_GOAL OF THE EXERCISE:_ Report each line of the entries below that has the word "until" in it.

[RECORD EXTRACTS Boundary: Start]

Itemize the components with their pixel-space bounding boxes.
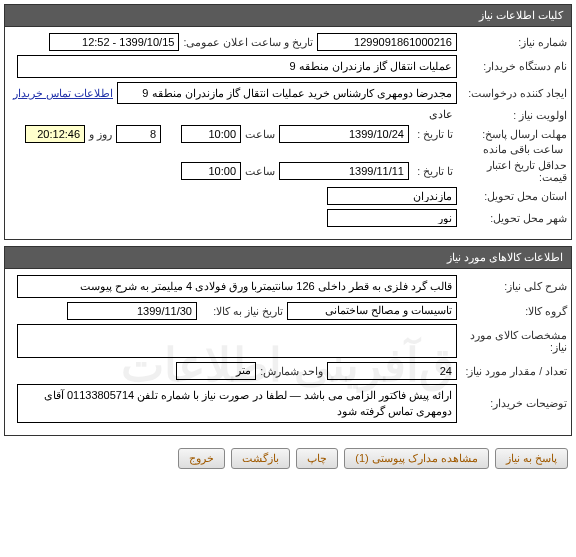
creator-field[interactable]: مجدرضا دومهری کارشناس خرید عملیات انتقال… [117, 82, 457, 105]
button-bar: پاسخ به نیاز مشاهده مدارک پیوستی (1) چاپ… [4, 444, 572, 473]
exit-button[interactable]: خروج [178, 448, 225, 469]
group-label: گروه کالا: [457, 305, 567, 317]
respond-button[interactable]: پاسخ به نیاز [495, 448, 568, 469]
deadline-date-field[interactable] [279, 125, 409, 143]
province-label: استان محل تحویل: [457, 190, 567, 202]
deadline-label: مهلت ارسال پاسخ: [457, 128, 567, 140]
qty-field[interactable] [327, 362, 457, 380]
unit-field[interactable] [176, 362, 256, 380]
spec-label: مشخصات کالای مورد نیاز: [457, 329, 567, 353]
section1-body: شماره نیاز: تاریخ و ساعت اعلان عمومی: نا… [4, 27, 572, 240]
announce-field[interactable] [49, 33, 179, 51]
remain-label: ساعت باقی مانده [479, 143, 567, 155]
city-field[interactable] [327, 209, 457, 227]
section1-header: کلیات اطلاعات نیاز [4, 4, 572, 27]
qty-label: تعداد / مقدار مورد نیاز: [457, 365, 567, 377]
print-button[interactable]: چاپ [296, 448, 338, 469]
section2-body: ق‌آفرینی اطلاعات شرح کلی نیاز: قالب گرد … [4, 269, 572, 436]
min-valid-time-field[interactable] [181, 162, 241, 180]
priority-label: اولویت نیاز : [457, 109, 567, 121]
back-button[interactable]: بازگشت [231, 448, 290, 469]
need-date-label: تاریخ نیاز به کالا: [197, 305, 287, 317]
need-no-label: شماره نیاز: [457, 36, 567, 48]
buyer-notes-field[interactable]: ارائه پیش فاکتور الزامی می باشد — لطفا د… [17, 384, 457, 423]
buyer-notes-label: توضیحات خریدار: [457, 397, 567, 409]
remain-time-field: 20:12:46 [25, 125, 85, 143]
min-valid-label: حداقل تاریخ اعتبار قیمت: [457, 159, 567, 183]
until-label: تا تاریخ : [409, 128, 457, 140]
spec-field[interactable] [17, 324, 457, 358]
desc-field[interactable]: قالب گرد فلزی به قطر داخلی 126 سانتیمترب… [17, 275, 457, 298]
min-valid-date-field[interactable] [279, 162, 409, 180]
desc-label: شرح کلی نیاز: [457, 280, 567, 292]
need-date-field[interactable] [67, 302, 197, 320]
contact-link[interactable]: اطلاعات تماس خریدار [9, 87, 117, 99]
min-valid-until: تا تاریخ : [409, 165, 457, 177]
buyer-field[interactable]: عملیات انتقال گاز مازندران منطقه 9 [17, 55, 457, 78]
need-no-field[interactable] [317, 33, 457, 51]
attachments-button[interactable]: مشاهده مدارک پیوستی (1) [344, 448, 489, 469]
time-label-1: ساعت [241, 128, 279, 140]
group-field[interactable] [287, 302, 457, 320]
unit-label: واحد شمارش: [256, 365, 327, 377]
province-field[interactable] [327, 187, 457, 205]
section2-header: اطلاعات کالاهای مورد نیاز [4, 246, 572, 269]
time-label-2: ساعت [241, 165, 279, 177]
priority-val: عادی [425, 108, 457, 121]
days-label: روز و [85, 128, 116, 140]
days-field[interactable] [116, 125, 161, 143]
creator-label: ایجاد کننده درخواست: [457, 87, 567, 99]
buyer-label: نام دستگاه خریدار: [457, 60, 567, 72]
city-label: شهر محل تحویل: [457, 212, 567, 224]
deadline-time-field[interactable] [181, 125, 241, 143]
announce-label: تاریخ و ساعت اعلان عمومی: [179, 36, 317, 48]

[RECORD EXTRACTS Boundary: End]
[RECORD EXTRACTS Boundary: Start]

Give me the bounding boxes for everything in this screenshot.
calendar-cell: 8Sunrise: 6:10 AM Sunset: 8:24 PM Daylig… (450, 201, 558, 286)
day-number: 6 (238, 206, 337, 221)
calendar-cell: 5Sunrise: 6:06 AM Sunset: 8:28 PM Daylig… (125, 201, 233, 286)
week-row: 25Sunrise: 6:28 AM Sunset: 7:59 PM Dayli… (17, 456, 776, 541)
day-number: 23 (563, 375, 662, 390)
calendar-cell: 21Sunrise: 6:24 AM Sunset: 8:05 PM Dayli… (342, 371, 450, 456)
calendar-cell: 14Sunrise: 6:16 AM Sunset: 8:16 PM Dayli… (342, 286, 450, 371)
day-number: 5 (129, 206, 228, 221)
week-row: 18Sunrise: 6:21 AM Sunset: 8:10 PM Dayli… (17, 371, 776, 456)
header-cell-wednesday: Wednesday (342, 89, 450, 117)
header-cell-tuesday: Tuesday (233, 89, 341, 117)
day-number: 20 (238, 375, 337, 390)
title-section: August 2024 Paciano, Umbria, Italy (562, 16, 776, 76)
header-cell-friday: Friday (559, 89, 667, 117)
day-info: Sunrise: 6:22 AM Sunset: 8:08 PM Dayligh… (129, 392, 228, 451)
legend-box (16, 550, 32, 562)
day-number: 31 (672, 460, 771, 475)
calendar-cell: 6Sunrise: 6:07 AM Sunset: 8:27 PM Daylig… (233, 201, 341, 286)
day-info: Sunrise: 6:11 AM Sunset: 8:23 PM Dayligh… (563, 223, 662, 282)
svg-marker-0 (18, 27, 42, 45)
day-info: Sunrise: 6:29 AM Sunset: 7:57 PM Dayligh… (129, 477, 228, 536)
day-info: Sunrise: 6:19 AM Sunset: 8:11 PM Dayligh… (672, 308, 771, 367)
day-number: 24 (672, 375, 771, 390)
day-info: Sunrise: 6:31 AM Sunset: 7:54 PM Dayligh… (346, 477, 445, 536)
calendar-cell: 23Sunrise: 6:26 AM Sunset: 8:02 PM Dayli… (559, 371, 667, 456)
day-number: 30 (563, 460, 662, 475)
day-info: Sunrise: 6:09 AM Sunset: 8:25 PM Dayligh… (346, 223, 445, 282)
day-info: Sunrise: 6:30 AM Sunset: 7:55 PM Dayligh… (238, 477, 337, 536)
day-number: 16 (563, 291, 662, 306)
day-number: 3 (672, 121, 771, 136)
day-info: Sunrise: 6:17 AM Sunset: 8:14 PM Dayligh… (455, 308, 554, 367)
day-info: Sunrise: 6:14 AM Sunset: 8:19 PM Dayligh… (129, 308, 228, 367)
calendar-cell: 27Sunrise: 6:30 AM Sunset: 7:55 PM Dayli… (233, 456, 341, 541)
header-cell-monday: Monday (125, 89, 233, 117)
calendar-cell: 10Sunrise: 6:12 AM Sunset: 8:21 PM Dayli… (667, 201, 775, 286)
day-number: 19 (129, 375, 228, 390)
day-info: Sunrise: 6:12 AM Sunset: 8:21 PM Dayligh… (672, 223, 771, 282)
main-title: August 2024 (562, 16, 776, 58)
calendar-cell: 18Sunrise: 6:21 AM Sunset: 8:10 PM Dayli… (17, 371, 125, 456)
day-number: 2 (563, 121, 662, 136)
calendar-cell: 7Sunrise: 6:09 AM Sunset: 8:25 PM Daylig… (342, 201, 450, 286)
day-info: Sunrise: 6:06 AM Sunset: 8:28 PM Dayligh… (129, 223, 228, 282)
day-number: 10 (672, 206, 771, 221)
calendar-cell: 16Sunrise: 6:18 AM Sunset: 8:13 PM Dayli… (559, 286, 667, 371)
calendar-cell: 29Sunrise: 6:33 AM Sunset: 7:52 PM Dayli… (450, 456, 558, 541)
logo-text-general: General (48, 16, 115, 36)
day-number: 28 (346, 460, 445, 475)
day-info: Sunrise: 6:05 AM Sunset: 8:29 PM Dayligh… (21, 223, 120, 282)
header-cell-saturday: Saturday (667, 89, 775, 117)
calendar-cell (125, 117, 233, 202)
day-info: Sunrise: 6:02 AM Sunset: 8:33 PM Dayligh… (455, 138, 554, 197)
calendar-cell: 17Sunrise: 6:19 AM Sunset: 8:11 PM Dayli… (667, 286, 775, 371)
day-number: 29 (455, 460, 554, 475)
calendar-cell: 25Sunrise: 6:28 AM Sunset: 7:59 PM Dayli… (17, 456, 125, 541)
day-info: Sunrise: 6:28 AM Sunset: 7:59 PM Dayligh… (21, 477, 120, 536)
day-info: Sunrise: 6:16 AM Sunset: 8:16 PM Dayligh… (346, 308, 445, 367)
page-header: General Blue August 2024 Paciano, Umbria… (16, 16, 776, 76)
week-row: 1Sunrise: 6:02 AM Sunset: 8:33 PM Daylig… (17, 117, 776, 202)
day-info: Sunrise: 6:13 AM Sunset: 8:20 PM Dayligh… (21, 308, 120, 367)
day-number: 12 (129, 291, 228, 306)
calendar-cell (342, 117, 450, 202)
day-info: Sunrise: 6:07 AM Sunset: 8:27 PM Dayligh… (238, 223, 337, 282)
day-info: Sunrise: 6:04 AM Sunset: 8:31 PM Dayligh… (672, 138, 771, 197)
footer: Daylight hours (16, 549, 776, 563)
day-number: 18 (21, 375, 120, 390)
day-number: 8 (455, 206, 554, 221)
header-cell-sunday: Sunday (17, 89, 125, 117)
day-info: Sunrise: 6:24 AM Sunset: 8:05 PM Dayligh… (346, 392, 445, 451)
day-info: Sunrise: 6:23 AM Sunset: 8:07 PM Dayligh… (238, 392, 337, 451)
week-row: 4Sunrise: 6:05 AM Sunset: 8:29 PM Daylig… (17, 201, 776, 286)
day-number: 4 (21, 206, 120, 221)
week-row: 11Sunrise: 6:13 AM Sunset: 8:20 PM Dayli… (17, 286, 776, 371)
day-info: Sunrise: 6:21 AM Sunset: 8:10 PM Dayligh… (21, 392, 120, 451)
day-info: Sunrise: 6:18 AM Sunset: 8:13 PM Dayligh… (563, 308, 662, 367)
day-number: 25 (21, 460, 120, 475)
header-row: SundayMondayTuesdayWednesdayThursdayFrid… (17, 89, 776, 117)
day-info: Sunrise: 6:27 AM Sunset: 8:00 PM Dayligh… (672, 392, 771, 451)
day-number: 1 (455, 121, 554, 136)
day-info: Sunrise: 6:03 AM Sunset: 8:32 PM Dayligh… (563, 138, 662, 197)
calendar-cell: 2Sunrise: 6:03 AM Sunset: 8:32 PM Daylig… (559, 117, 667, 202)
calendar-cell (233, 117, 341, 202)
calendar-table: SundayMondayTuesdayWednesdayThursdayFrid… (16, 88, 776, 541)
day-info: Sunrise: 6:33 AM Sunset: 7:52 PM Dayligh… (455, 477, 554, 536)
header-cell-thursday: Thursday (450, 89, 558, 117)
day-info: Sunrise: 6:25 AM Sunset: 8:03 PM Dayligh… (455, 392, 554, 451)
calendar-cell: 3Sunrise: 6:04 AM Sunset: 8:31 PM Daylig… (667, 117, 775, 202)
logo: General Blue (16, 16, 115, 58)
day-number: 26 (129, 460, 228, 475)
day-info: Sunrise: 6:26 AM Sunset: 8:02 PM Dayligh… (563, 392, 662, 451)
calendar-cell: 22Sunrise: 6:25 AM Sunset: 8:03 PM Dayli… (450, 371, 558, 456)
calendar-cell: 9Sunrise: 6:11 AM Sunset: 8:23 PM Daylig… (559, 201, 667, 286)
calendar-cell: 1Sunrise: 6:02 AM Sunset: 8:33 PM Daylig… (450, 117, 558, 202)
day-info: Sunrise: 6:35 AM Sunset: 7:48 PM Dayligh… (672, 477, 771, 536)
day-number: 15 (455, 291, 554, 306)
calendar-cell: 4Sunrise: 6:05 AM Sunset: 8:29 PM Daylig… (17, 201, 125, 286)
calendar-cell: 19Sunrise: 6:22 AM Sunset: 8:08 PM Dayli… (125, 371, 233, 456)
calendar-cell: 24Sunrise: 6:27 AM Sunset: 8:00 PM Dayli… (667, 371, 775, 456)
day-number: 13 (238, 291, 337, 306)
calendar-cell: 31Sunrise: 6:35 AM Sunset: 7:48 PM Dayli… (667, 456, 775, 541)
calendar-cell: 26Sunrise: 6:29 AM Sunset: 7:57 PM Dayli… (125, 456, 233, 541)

[RECORD EXTRACTS Boundary: End]

_RESULT OF THIS TASK:_
until-label: تا تاریخ : [409, 128, 457, 140]
min-valid-until: تا تاریخ : [409, 165, 457, 177]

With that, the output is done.